The Indian Ocean covers a very broad area including locations such as Egypt, Malaysia, Mozambique, Seychelles, Singapore, Tanzania and Thailand who’s animal protein relies solely on 20% of fish stock. The SIOC (Southwest Indian Ocean Fisheries Commission) have reported that within 140 species, 65% of stocks were fully exploited and 29% were over exploited in 2010 (The Diplomat, 2012). Although there are many organisations or programmes put into place (which I shall discuss further in another post) there cannot be a stop to illegal fishing or a stop on different types of fishing. As sourced from The Diplomat, it was stated that around 34% of fish stocks are unreported or illegal and there are around 700 unlicensed vessels fishing within the Somalian waters according to the FAO (Food and Agriculture Organisation). It can also be hard to monitor the different types of fishing within an area, for example; small scale fishing, recreational and commercial. Small scale fishing is the use of personal or household fishing where very little technology is used therefore only targeting specific species, however this takes it’s toll within the fishing stock when there are millions of households doing the same thing. Recreational fishing is fishing for pleasure or as a sport. This is where species such as sharks are severely impacted as they are often associated with trophy catches and then thrown back into the water extremely hurt or killed with no real reason to be caught other than for a picture. And lastly, commercial fishing. This type of fishing is where the issue of ‘overfishing’ has transformed from. Commercial fishing catches large quantities of fish for profit and to be transported around the world. The technology known as ‘Fish Aggregating Devices’ float on the surface of the water extracting large numbers of fish, however many other species such as sharks, dolphins and sea turtles are also captured and impacted even despite not being the targeted species.

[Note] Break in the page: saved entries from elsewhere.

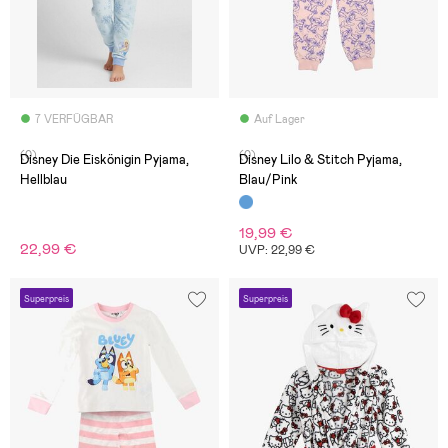
7 VERFÜGBAR
Auf Lager
(0)
(0)
Disney Die Eiskönigin Pyjama,
Disney Lilo & Stitch Pyjama,
Hellblau
Blau/Pink
19,99 €
22,99 €
UVP: 22,99 €
Superpreis
Superpreis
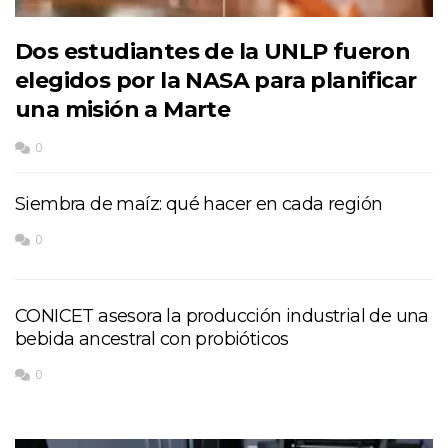
Dos estudiantes de la UNLP fueron
elegidos por la NASA para planificar
una misión a Marte
0
Siembra de maíz: qué hacer en cada región
0
CONICET asesora la producción industrial de una
bebida ancestral con probióticos
0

It has been warned that without at least a 20% depletion of Yellow fin Tuna catches in the next 5 years their numbers could collapse. It is also known that within Cocos Keeling Island and Christmas Island near Australia, the giant clam is nearly extinct as well as sea cucumbers being severely impacted by overfishing. I feel as though it’s important to look above and beyond with this subject as many other species are feeling the true impacts of overfishing. Within my future posts I hope to explore different species affected by the issue, the true consequences of overfishing and what we can do as individuals to help our oceans.